C’est dire que la variable sensible à activer pour avoir un impact réel est avant tout la production des terminaux (comprenant aussi bien les smartphones que les écrans d’ordinateurs, les téléviseurs mais aussi les enceintes connectées par exemple). La vitesse à laquelle ils sont remplacés rentre aussi en ligne de compte. Plus les consommateurs ralentiront le rythme de renouvellement moyen, plus l’impact global sera réduit.
Nécessaire sobriété
A l’horizon 2030, l’empreinte carbone du numérique ne diminue que dans le scénario dit de sobriété, à hauteur de 16%. Dans cette hypothèse, les terminaux sont éco-conçus, leur durée d’utilisation est allongée de deux ans, les vidéoprojecteurs se substituent progressivement aux téléviseurs, les consommateurs utilisent les technologies les plus adaptées à leurs usages et la consommation électrique par équipement baisse fortement… L'empreinte carbone progresserait en revanche de 5% dans le scénario d'éco-conception généralisée, de 20% en cas d'éco-conception modérée, et de 45% en suivant la tendance actuelle.
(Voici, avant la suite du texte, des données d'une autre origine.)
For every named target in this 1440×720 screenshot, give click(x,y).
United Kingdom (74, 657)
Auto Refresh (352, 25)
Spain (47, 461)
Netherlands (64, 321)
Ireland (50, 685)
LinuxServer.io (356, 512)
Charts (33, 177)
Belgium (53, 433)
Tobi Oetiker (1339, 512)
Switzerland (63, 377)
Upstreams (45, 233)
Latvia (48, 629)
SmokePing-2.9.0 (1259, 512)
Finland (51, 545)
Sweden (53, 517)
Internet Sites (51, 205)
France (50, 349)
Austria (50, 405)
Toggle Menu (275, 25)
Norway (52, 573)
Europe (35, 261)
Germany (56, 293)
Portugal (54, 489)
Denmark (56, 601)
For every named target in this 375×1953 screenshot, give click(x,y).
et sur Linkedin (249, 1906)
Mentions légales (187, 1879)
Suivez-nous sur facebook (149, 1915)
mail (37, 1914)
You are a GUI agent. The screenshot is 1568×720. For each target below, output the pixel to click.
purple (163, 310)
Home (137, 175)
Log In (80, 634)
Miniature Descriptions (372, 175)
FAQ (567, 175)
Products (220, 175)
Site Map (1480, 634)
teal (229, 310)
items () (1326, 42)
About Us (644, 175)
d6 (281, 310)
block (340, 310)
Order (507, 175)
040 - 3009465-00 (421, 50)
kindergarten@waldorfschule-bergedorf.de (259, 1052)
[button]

A l’horizon 2050, les quatre scénarii proposés sont différents. Ils reprennent les hypothèses de l'Ademe dans le document « Transition 2050 » : génération frugale, coopérations territoriales, technologies vertes et pari réparateur. Dans les deux premiers cas, la société inflige d’importantes pressions sur les modes de production et de consommation pour qu’ils soient plus sobres. « Les scénarios « Technologies vertes » et « Pari réparateur » font l’hypothèse d’une croissance plus ou moins forte du numérique et comptent sur les effets positifs indirects de nouvelles technologies sur d’autres secteurs d’activité pour compenser la progression de ses émissions (par exemple, le Smart Building qui, grâce à des objets connectés, promet d’optimiser la consommation d’énergie des systèmes de chauffage, ventilation et climatisation) », précise le rapport.
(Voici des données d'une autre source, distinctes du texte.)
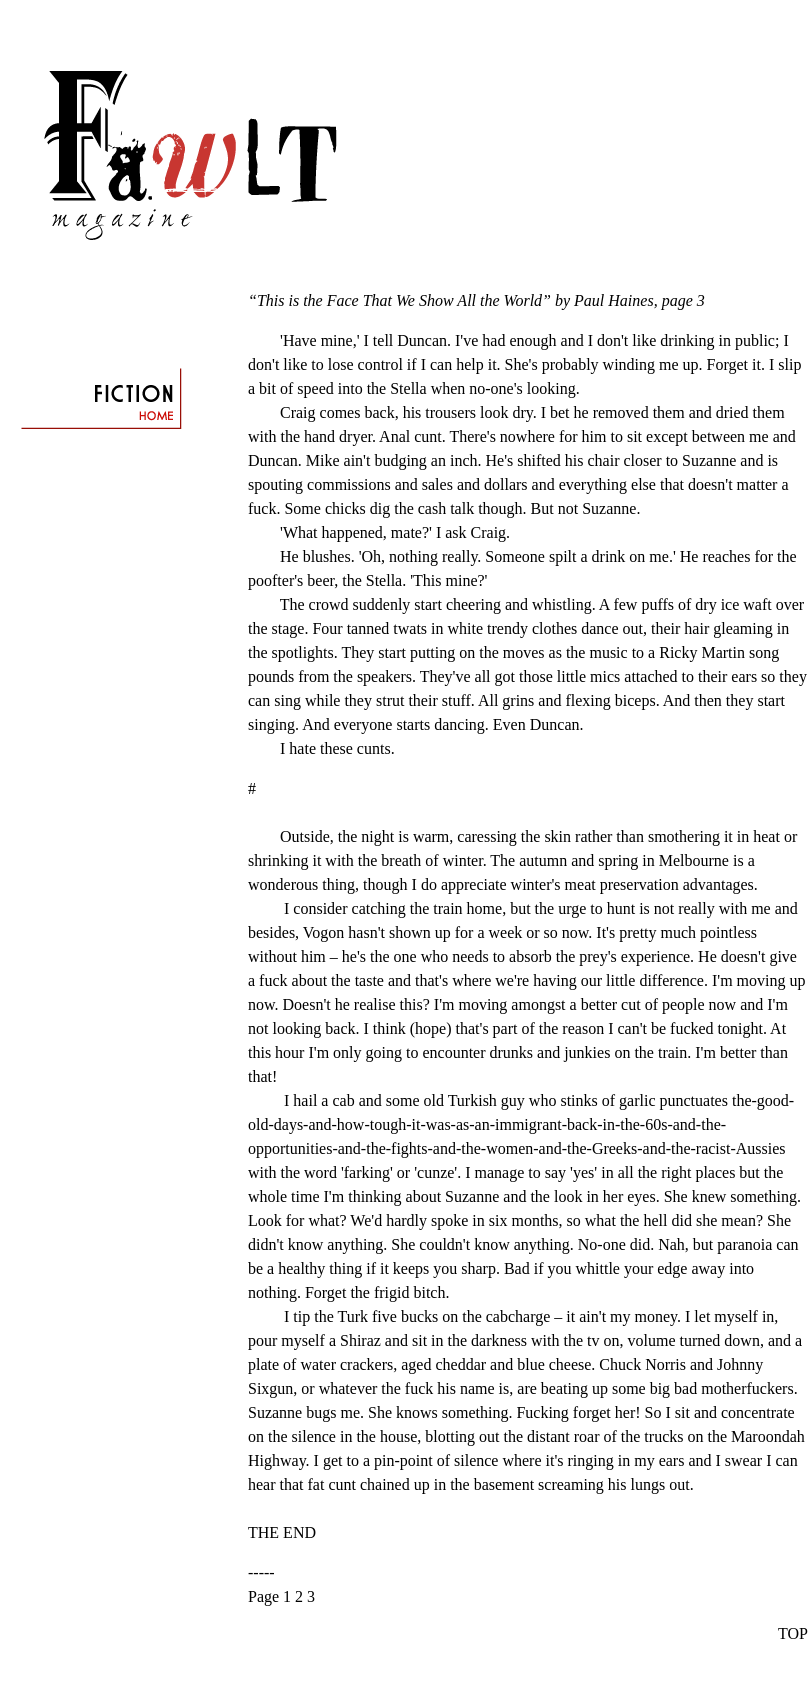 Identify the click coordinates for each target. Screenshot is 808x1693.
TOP (793, 1633)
Eviter l'épuisement des matières premières
Là encore, seul un scénario proposé - « génération frugale » - débouche sur une diminution des émissions du numérique entre 2020 et 2050, à hauteur de 45%. Ce scénario est très ambitieux puisqu’il repose sur « des changements de comportement très importants par rapport aux habitudes qui se sont installées depuis la montée en puissance du numérique. Ces changements [...] pourraient s’imposer à la suite de situations de pénuries en matières premières et notamment en matériaux stratégiques et indispensables à la transition écologique [...] Dans ce cadre, les loisirs numériques sont limités à un usage sobre [...] mais l’ensemble de la société a accès à des services numériques prioritaires considérés utiles, comme la santé, l’éducation, la mobilité ou la culture et dispose d’un réseau fixe fibre. », expliquent l'Ademe et l'Arcep.
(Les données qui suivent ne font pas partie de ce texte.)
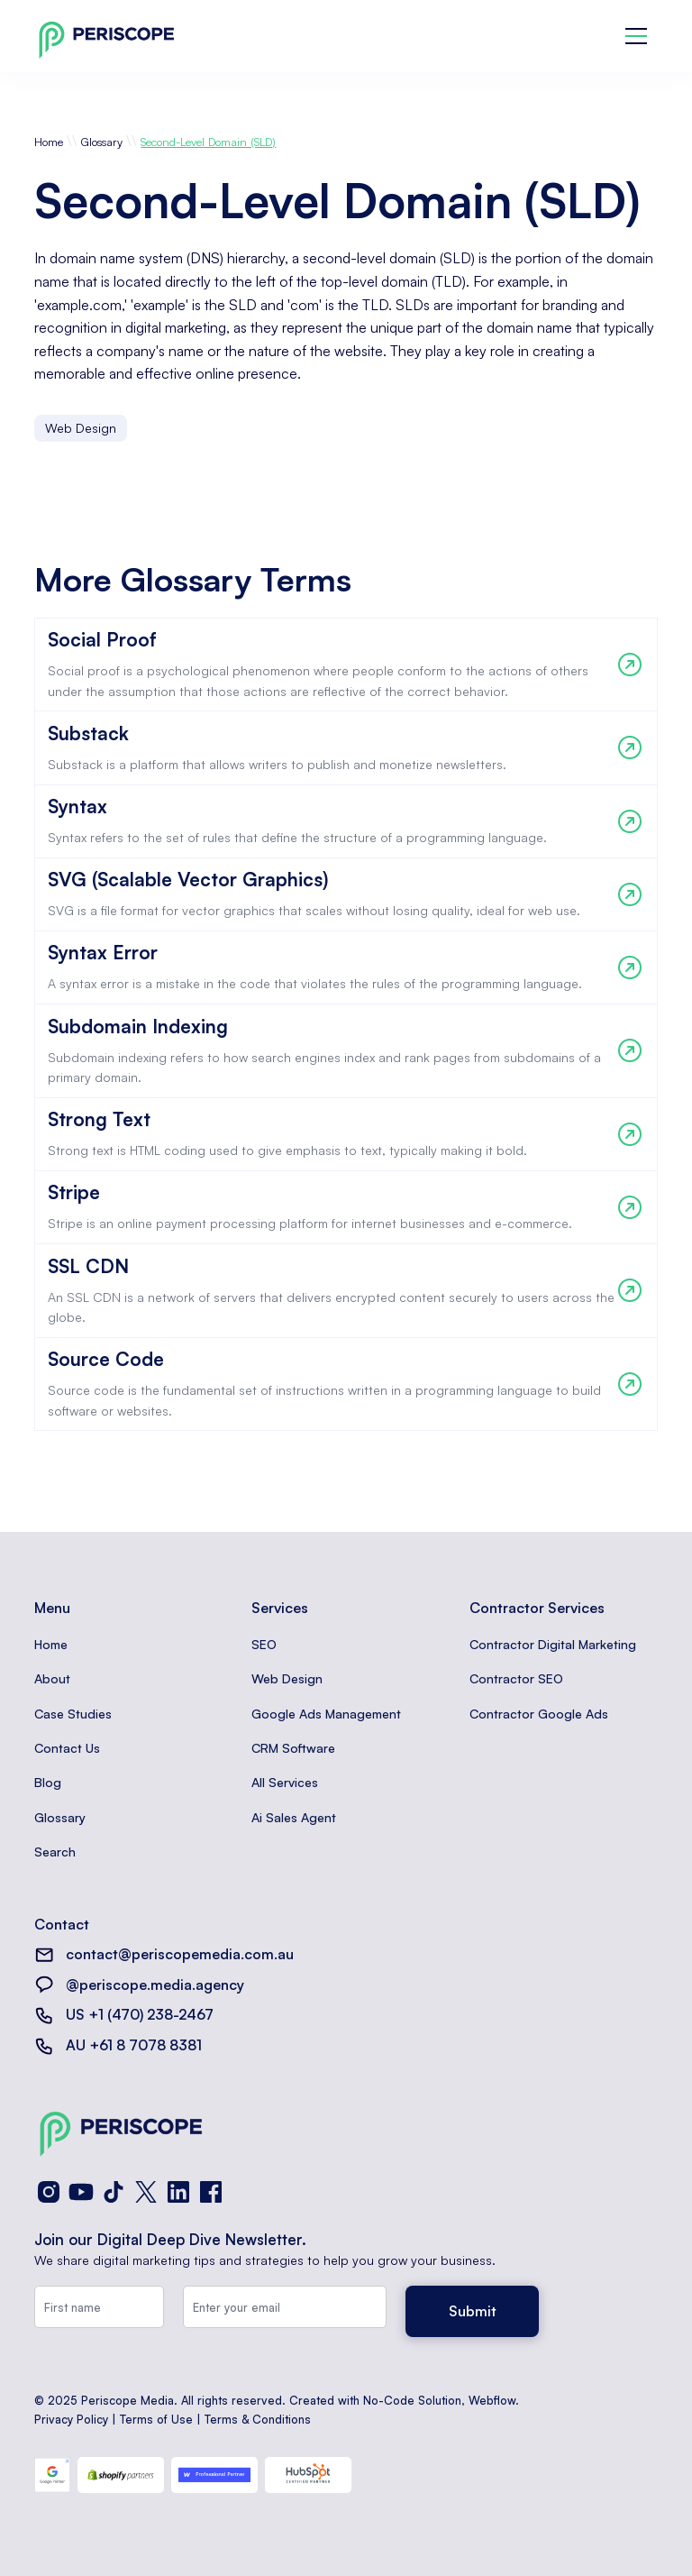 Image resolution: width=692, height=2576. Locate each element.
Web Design (287, 1678)
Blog (47, 1782)
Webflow (492, 2400)
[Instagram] (48, 2191)
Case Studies (73, 1713)
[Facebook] (210, 2191)
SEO (264, 1644)
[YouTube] (81, 2191)
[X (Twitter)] (146, 2191)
A l’opposé le scénario « pari réparateur » se traduit par une multiplication par 14 du nombre d'équipements numériques et une croissance de 372% des émissions associées. Dans cette hypothèse, le numérique devient « le maillon central des autres composantes de la société en garantissant leur meilleure gestion et digitalisant tout ce qui peut l’être. C’est la révolution numérique à son paroxysme. Les applications domotiques sont présentes dans la quasi-totalité des foyers, les loisirs et les interactions entre les personnes sont virtualisés à l’extrême. Les villes sont toutes devenues des smart cities, alimentées par des smart grids. [...] Par ailleurs, le besoin d’approvisionnement important en matériaux de ce système concurrence d’autres secteurs économiques indispensables à la transition écologique et pose la question de la raréfaction, voire l’épuisement, des matières premières. », détaillent les experts. Une perspective qui devrait suffire à nous alarmer.